Big machines for big questions
It takes a big computer to answer some of the most compelling questions in science: What is the origin of the universe? What happened during the Big Bang? How did the first stars and galaxies form? Is the answer really 42?
Thanks to powerful supercomputers and intelligent algorithms, researchers today are equipped with advanced tools to unravel the mysteries of the cosmos!
Are we alone?
For millennia, people have turned their gaze to the stars and pondered if there are others like us out there.
Using HPC, scientists can simulate extraterrestrial environments, supporting the search for habitable planets and life beyond our solar system.

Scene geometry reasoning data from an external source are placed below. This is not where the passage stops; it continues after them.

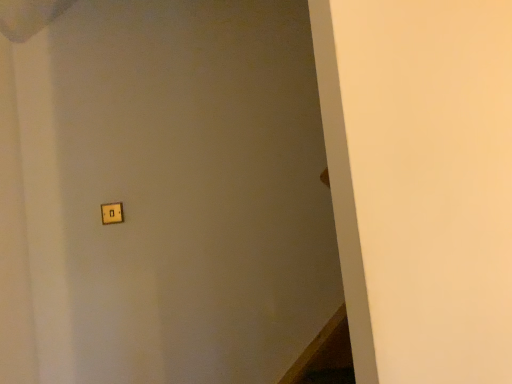 Locate an element on the screen. The height and width of the screenshot is (384, 512). metallic gold light switch at lower left is located at coordinates (112, 213).

This screenshot has width=512, height=384. Describe the element at coordinates (112, 213) in the screenshot. I see `metallic gold light switch at lower left` at that location.

I want to click on metallic gold light switch at lower left, so click(112, 213). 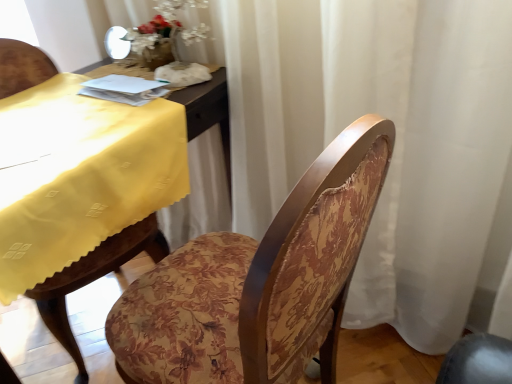 Question: Is floral fabric chair at center facing away from yellow fabric table at left?

Choices:
 (A) no
 (B) yes

Answer: (A)

Question: From a real-world perspective, is floral fabric chair at center over yellow fabric table at left?

Choices:
 (A) no
 (B) yes

Answer: (A)

Question: Is floral fabric chair at center surrounding yellow fabric table at left?

Choices:
 (A) no
 (B) yes

Answer: (A)

Question: Considering the relative positions of floral fabric chair at center and yellow fabric table at left in the image provided, is floral fabric chair at center to the right of yellow fabric table at left from the viewer's perspective?

Choices:
 (A) no
 (B) yes

Answer: (B)

Question: Considering the relative positions of floral fabric chair at center and yellow fabric table at left in the image provided, is floral fabric chair at center in front of yellow fabric table at left?

Choices:
 (A) yes
 (B) no

Answer: (A)

Question: Does floral fabric chair at center appear on the left side of yellow fabric table at left?

Choices:
 (A) yes
 (B) no

Answer: (B)

Question: Can you confirm if yellow fabric table at left is taller than floral fabric chair at center?

Choices:
 (A) yes
 (B) no

Answer: (B)

Question: Would you say yellow fabric table at left is outside floral fabric chair at center?

Choices:
 (A) no
 (B) yes

Answer: (B)

Question: From a real-world perspective, is yellow fabric table at left physically below floral fabric chair at center?

Choices:
 (A) yes
 (B) no

Answer: (B)

Question: Does yellow fabric table at left have a greater width compared to floral fabric chair at center?

Choices:
 (A) no
 (B) yes

Answer: (B)

Question: Is yellow fabric table at left oriented away from floral fabric chair at center?

Choices:
 (A) yes
 (B) no

Answer: (B)

Question: Considering the relative sizes of yellow fabric table at left and floral fabric chair at center in the image provided, is yellow fabric table at left bigger than floral fabric chair at center?

Choices:
 (A) yes
 (B) no

Answer: (B)

Question: From the image's perspective, is floral fabric chair at center positioned above or below yellow fabric table at left?

Choices:
 (A) above
 (B) below

Answer: (B) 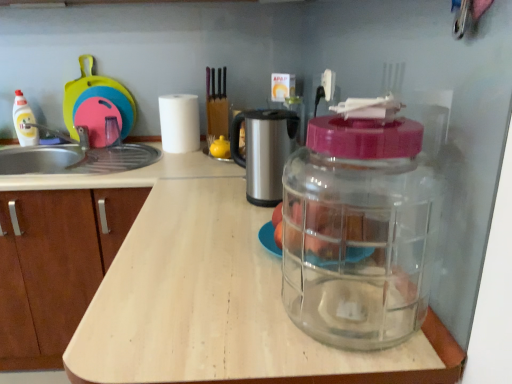 The width and height of the screenshot is (512, 384). What are the coordinates of `free spot to the left of stainless steel coffee maker at center` in the screenshot? It's located at (210, 198). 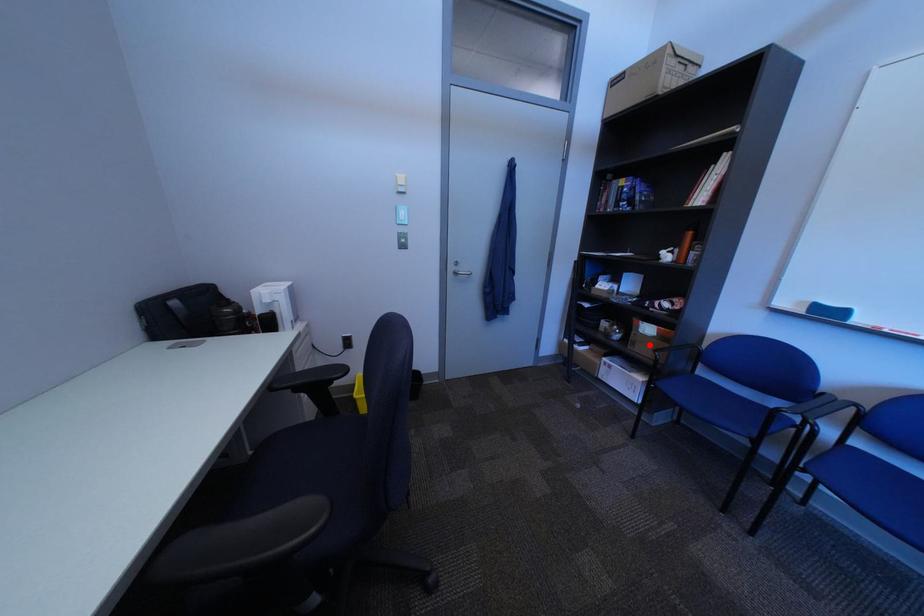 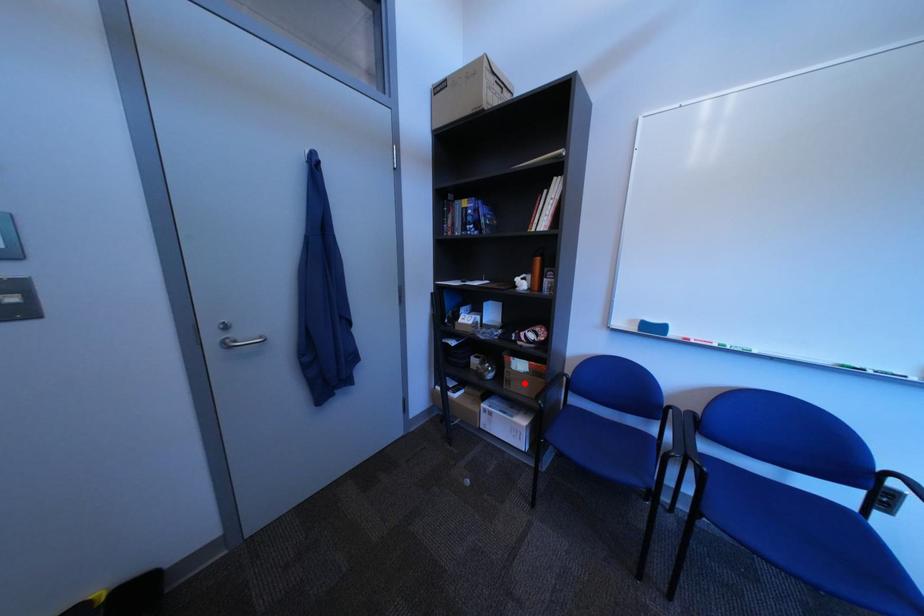 Consider the image. I am providing you with two images of the same scene from different viewpoints. A red point is marked on the first image and another point is marked on the second image. Is the marked point in image1 the same physical position as the marked point in image2?

Yes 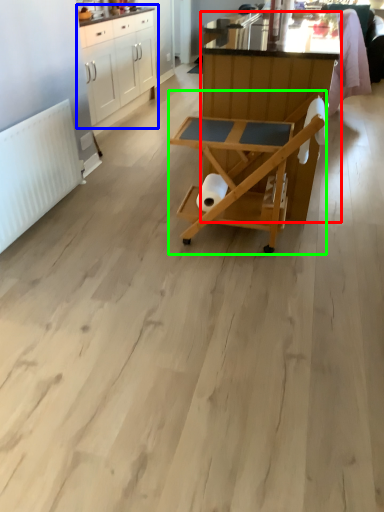 Question: Which is farther away from table (highlighted by a red box)? cabinetry (highlighted by a blue box) or table (highlighted by a green box)?

Choices:
 (A) cabinetry
 (B) table

Answer: (A) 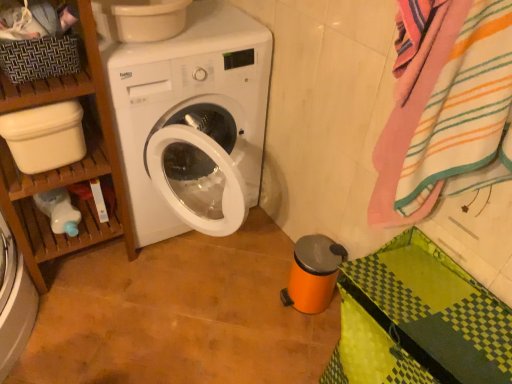 Question: From the image's perspective, is striped cotton bath towel at right above or below woven brown basket at upper left?

Choices:
 (A) above
 (B) below

Answer: (B)

Question: Looking at their shapes, would you say striped cotton bath towel at right is wider or thinner than woven brown basket at upper left?

Choices:
 (A) thin
 (B) wide

Answer: (A)

Question: Which of these objects is positioned closest to the striped cotton bath towel at right?

Choices:
 (A) woven brown basket at upper left
 (B) wooden shelf at left

Answer: (B)

Question: Considering the real-world distances, which object is closest to the striped cotton bath towel at right?

Choices:
 (A) woven brown basket at upper left
 (B) wooden shelf at left

Answer: (B) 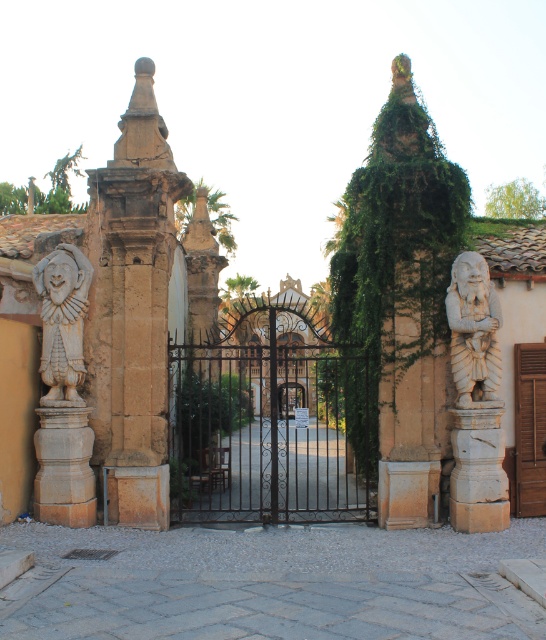 Between white stone dwarf at right and brown wooden door at right, which one appears on the right side from the viewer's perspective?

brown wooden door at right

You are a GUI agent. You are given a task and a screenshot of the screen. Output one action in this format:
    pyautogui.click(x=<x>, y=<y>)
    Task: Click on the white stone dwarf at right
    This screenshot has height=640, width=546.
    Given the screenshot: What is the action you would take?
    pyautogui.click(x=473, y=332)

Who is positioned more to the right, stone clown at left or brown wooden door at right?

brown wooden door at right

Where is `stone clown at left`? Image resolution: width=546 pixels, height=640 pixels. stone clown at left is located at coordinates (62, 321).

Where is `stone clown at left`? The height and width of the screenshot is (640, 546). stone clown at left is located at coordinates (62, 321).

Looking at this image, is stone clown at left shorter than white stone dwarf at right?

In fact, stone clown at left may be taller than white stone dwarf at right.

Does point (68, 403) lie in front of point (477, 388)?

That is True.

Where is `stone clown at left`? The width and height of the screenshot is (546, 640). stone clown at left is located at coordinates (62, 321).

With the potential for as many as 300 million habitable planets in our galaxy alone, such simulations can help astronomers recognise signs of life.
Going back in time
Co-located in South Africa and Western Australia, the Square Kilometre Array (SKA) is a multi-billion dollar international effort to build the world’s largest radio telescope.
Researchers at the International Centre for Radio Astronomy Research (ICRAR) have been studying the early universe with the Murchison Widefield Array (MWA) telescope, a precursor to the SKA.
Working with ICRAR researchers, our HPC experts onboarded and optimised ICRAR’s code for processing the MWA data on our Perth supercomputer Bruce, achieving runtimes that were 125 times faster!
Using these results ICRAR published a new paper that advances our understanding of the epoch of reionisation—the dawn of the first stars, galaxies and black holes in our universe.